In the second part of this experiment, we also incorporated a probabilistic model of the structure of proteins as a prior. This model, called TorusDBN, was previously developed in our group [21] and evaluates the probability of observing a certain sequence of ϕ and ψ angles for a given amino acid sequence. TorusDBN is a model of the local structure of proteins; non-local interactions such as hydrogen bonds or the formation of a hydrophobic core are not part of this model.

Including the TorusDBN prior in the definition of the posterior probabilities leads to a clear improvement in decoy recognition; the average Z-score was enhanced by 16%. As illustrated in Figure 8, there is no correlation between protein size and Z-scores; the performance stays constant over a wide range of protein sizes.

Figure 8.

Figure 8

Decoy recognition Z-scores for CRYSOL and the two-body model versus protein length. For each of the proteins in the set, the Z-scores (Y-axis) are plotted against the length of the protein (X-axis). Red spheres: using CRYSOL. Blue squares: using the likelihood according to the two-body model. Green triangles: using the likelihood according to the two-body model and the TorusDBN prior. More detailed information is presented in Table 2.

Conclusions

We have demonstrated that it is possible to obtain accurate SAXS curves from coarse-grained protein structures and matching estimated form factors without the use of ad hoc correction factors. We obtained point estimates of the form factors and assessed their performance for a diverse set of proteins; the resulting SAXS curves are on par with the current state-of-the-art program CRYSOL, at least up to scattering vector lengths of 0.75 Å-1 (see Methods). As a further validation of this model, we used a comparison of the Z-scores for a set of protein decoys based on the SAXS curves generated by CRYSOL and by our coarse-grained Debye method, respectively. Again, the performance was excellent. Including prior information from a probabilistic model of local protein structure [21] further improved the decoy recognition.

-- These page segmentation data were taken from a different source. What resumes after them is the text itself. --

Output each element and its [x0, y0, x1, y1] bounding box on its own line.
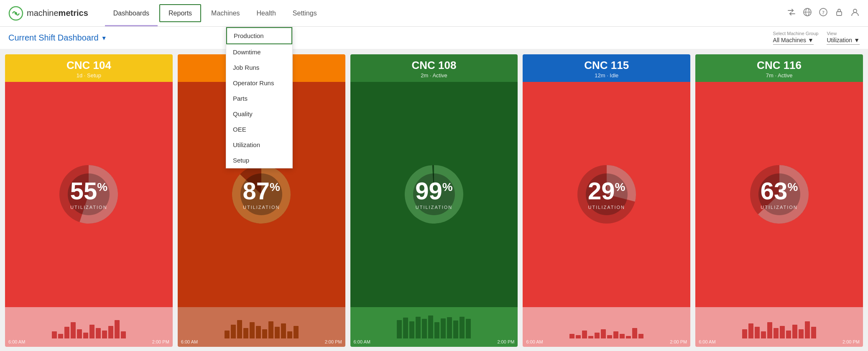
help-icon[interactable]: ?	[819, 8, 828, 19]
bar	[102, 331, 107, 338]
bar	[774, 328, 779, 338]
bar	[601, 329, 606, 338]
view-arrow: ▼	[854, 37, 860, 43]
header-right: ?	[787, 8, 860, 19]
bar	[569, 334, 574, 338]
dropdown-item-setup[interactable]: Setup	[226, 153, 292, 168]
bar	[89, 325, 94, 338]
machine-card-cnc104[interactable]: CNC 104 1d · Setup 55% UTILIZATION	[5, 54, 173, 347]
logo-text: machinemetrics	[27, 8, 88, 18]
utilization-number-cnc115: 29%	[588, 179, 625, 203]
bar	[588, 336, 593, 338]
view-select: View Utilization ▼	[827, 31, 860, 45]
bar	[275, 327, 280, 338]
machine-card-cnc116[interactable]: CNC 116 7m · Active 63% UTILIZATION	[695, 54, 863, 347]
tab-settings[interactable]: Settings	[284, 0, 325, 26]
bar	[447, 317, 452, 338]
utilization-number-cnc105: 87%	[243, 179, 280, 203]
subheader: Current Shift Dashboard ▼ Select Machine…	[0, 27, 868, 49]
bar	[397, 320, 402, 338]
bar	[64, 327, 69, 338]
utilization-overlay-cnc115: 29% UTILIZATION	[588, 179, 625, 210]
dropdown-item-downtime[interactable]: Downtime	[226, 44, 292, 60]
bar	[287, 331, 292, 338]
globe-icon[interactable]	[803, 8, 812, 19]
tab-reports[interactable]: Reports	[159, 4, 201, 22]
time-end-cnc104: 2:00 PM	[152, 339, 169, 344]
machine-name-cnc116: CNC 116	[700, 59, 859, 71]
utilization-overlay-cnc105: 87% UTILIZATION	[243, 179, 280, 210]
bar	[460, 317, 465, 338]
svg-rect-7	[837, 12, 842, 15]
dashboard-dropdown-arrow: ▼	[101, 35, 107, 41]
card-chart-cnc105	[178, 307, 345, 338]
machine-card-cnc108[interactable]: CNC 108 2m · Active 99% UTILIZATION	[350, 54, 518, 347]
bar	[403, 318, 408, 338]
dashboard-title[interactable]: Current Shift Dashboard ▼	[8, 33, 107, 43]
pie-chart-cnc108: 99% UTILIZATION	[398, 159, 470, 230]
bar	[576, 335, 581, 338]
time-start-cnc105: 6:00 AM	[181, 339, 198, 344]
machine-name-cnc108: CNC 108	[355, 59, 514, 71]
view-control[interactable]: Utilization ▼	[827, 37, 860, 45]
machine-group-control[interactable]: All Machines ▼	[773, 37, 814, 45]
machine-card-cnc115[interactable]: CNC 115 12m · Idle 29% UTILIZATION	[523, 54, 690, 347]
tab-machines[interactable]: Machines	[203, 0, 248, 26]
dropdown-item-quality[interactable]: Quality	[226, 106, 292, 122]
bar	[453, 320, 458, 338]
bar	[237, 320, 242, 338]
tab-dashboards[interactable]: Dashboards	[105, 0, 158, 26]
bar	[792, 325, 797, 338]
time-start-cnc115: 6:00 AM	[526, 339, 543, 344]
card-body-cnc104: 55% UTILIZATION	[5, 82, 173, 307]
bar	[441, 318, 446, 338]
svg-text:?: ?	[822, 10, 825, 15]
logo-area: machinemetrics	[8, 6, 88, 21]
svg-point-8	[853, 9, 857, 13]
utilization-number-cnc116: 63%	[761, 179, 798, 203]
shuffle-icon[interactable]	[787, 8, 796, 19]
bar	[632, 328, 637, 338]
card-chart-cnc104	[5, 307, 173, 338]
machine-status-cnc104: 1d · Setup	[9, 72, 168, 79]
bar	[281, 323, 286, 338]
dropdown-item-oee[interactable]: OEE	[226, 122, 292, 137]
user-icon[interactable]	[850, 8, 860, 19]
utilization-label-cnc115: UTILIZATION	[588, 205, 625, 210]
time-start-cnc104: 6:00 AM	[8, 339, 25, 344]
bar	[805, 321, 810, 338]
bar	[620, 334, 625, 338]
bar	[422, 319, 427, 338]
machine-name-cnc104: CNC 104	[9, 59, 168, 71]
dropdown-item-job-runs[interactable]: Job Runs	[226, 60, 292, 75]
bar	[52, 331, 57, 338]
lock-icon[interactable]	[835, 8, 844, 19]
bar	[434, 322, 439, 338]
utilization-overlay-cnc104: 55% UTILIZATION	[70, 179, 107, 210]
machine-status-cnc108: 2m · Active	[355, 72, 514, 79]
pie-chart-cnc104: 55% UTILIZATION	[53, 159, 124, 230]
utilization-label-cnc108: UTILIZATION	[415, 205, 452, 210]
dropdown-item-utilization[interactable]: Utilization	[226, 137, 292, 153]
bar	[582, 331, 587, 338]
machine-name-cnc115: CNC 115	[527, 59, 686, 71]
bar	[58, 334, 63, 338]
dropdown-item-operator-runs[interactable]: Operator Runs	[226, 75, 292, 91]
bar	[294, 326, 299, 338]
bar	[613, 331, 618, 338]
bar	[428, 315, 433, 338]
bar	[767, 322, 772, 338]
pie-chart-cnc115: 29% UTILIZATION	[571, 159, 642, 230]
tab-health[interactable]: Health	[248, 0, 284, 26]
card-timestamps-cnc108: 6:00 AM 2:00 PM	[350, 338, 518, 347]
card-body-cnc116: 63% UTILIZATION	[695, 82, 863, 307]
time-start-cnc116: 6:00 AM	[699, 339, 715, 344]
bar	[121, 331, 126, 338]
bar	[607, 335, 612, 338]
dropdown-item-production[interactable]: Production	[226, 27, 292, 44]
card-timestamps-cnc104: 6:00 AM 2:00 PM	[5, 338, 173, 347]
utilization-overlay-cnc108: 99% UTILIZATION	[415, 179, 452, 210]
machine-group-arrow: ▼	[808, 37, 814, 43]
dropdown-item-parts[interactable]: Parts	[226, 91, 292, 106]
bar	[626, 336, 631, 338]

Before a rigorous incorporation of SAXS information in a fully probabilistic model for data driven structure prediction is possible, two additional developments are needed: a proper description of the hydration layer that surrounds the protein [29] and a probabilistic description of the experimental errors associated with a SAXS data acquisition experiment [15,16]. We are currently implementing such an approach in the PHAISTOS software package [32,33].

Methods

Protein data sets

Three protein data sets were used throughout this work: one for training of the form factors, another for validating the model, and finally a set of native structures and corresponding artificial decoys for the Z-score calculations. The training data set consists of 297 structures with lengths between 50 and 400 from the Top500 data set of high quality protein structures [34]. To ensure that CRYSOL and our program processed these structures in the same manner, structures with conflicting atoms or non-standard amino acids were excluded (selected structures can be found in additional file 1).

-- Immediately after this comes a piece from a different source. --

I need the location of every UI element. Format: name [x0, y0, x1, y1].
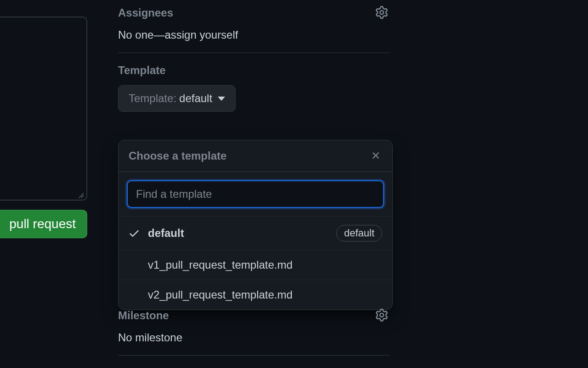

The estimated form factors were validated by calculating scattering curves for 50 proteins (see Table 1) extracted using the PISCES server [35]. These were randomly selected among an initial group of 81 proteins with low sequence similarity (below 25%) with those in the training set, a resolution better than 3 Å and an R-factor below 30%.

The decoy set used in the Z-score evaluation was generated by the structure prediction program TASSER [31]. This decoy set consists of 47 proteins, each with 1040 protein-like decoy structures with varying similarity to the native structure. The decoys are constructed from energy-minimized snapshots from molecular dynamics simulations using the AMBER force field [36]. A single protein from the set, [1CBP], was excluded from our Z-score evaluation, as this structure resulted in an input error when evaluated by the CRYSOL program. Six proteins were left out of the evaluation as they were also present in our training data set.

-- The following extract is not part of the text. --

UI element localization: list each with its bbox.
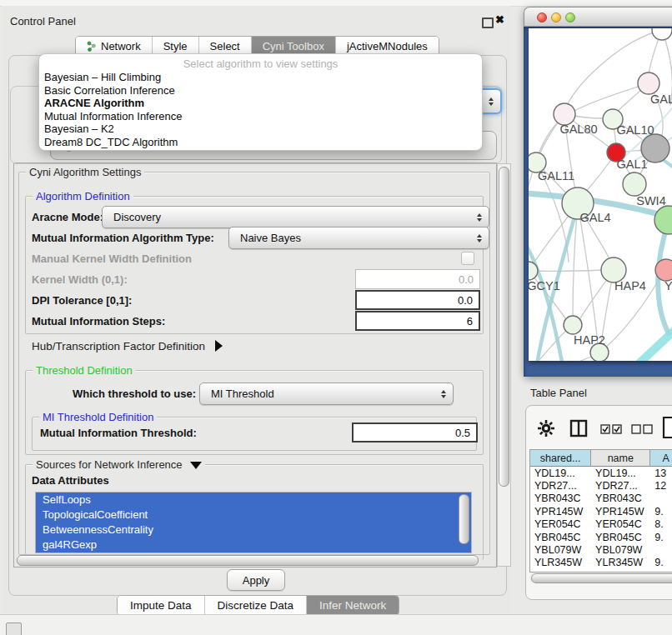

In all cases, the backbone and side chain centroids were calculated using all non-hydrogen atoms. The Cβ atoms were only included in the calculation of the backbone centroid.

SAXS training data

Due to the lack of publicly available high-quality experimental data needed for the estimation of the form factors, artificial data curves were generated for high-resolution protein structures using the state-of-the-art program CRYSOL [24]. This program calculates the theoretical scattering curve from a given full-atom resolution structure using spherical harmonics expansions. CRYSOL was used to compute a simulated scattering curve including the vacuum and excluded volume scattering components, but without hydration layer contribution; the electron density of the solvent layer was set equal to that of the bulk solvent (i.e. CRYSOL was run with the command line "crysol/dro 0.0 inputfile.pdb"). For the scattering curve evaluations, an upper q-limit of 0.75 Å-1 was chosen in order to be well within the expected valid resolution range for CRYSOL.

Error model and q-binning

The range of the scattering momentum ranges from 0 to 0.75 Å-1, divided in 51 discretized bins. For each bin we sampled form factors from the posterior distribution to obtain the 21-dimensional form factor distributions. The intensity at a given bin was evaluated using the left-hand side q-value, starting at q = 0 in the first bin.

To account for the "experimental" error for the SAXS curves, a standard deviation σq = Iqβ (with β = 0.3) has previously been used in the literature as a realistic estimate [14]. Aiming to be more precise in the portion of the curve of primary interest in a structure prediction application - approximately between q = 0.1 and q = 0.5 Å-1 [37] - we introduced a scaling factor (q + α):

σq=Iq(q+α)β

with α = 0.15 and β = 0.3. This is significantly stricter at mid q-range than the reference parameters.

Posterior sampling

In order to explore the large parameter space efficiently, we used an optimized, maximum-likelihood based MCMC method implemented in the Muninn program [26]. In the MCMC method, we used the negative of the logarithm of the posterior probability as an energy. We employed a sampling scheme where the density of states is weighted according to the inverse cumulative density of states (1/k ensemble) [38]. Compared to standard MCMC methods, this ensures a more frequent generation of samples in the lower energy regions. Avoiding slow relaxation in the Markov chain also minimizes the risk of the chain getting trapped at a local minimum [26]; a problem often encountered in rough energy landscapes when using Metropolis techniques, as for example in simulated annealing.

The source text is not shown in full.